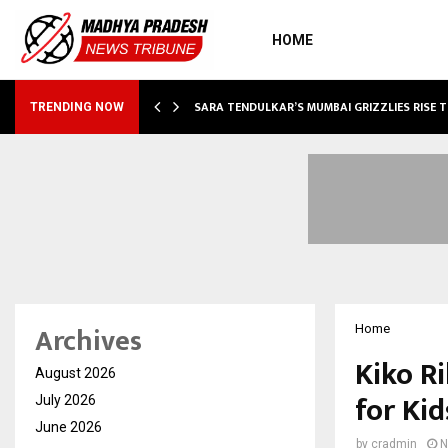
HOME
ABLE…
SARA TENDULKAR’S MUMBAI GRIZZLIES RISE 
TRENDING NOW
Archives
Home
Kiko R
August 2026
for Kid
July 2026
June 2026
by
cradmin
N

----

Your goal
The copy must reproduce the listing above verbatim and contain no pictures.

Response to the task
HOME
ABLE…
SARA TENDULKAR’S MUMBAI GRIZZLIES RISE 
TRENDING NOW
Archives
Home
Kiko R
August 2026
for Kid
July 2026
June 2026
by
cradmin
N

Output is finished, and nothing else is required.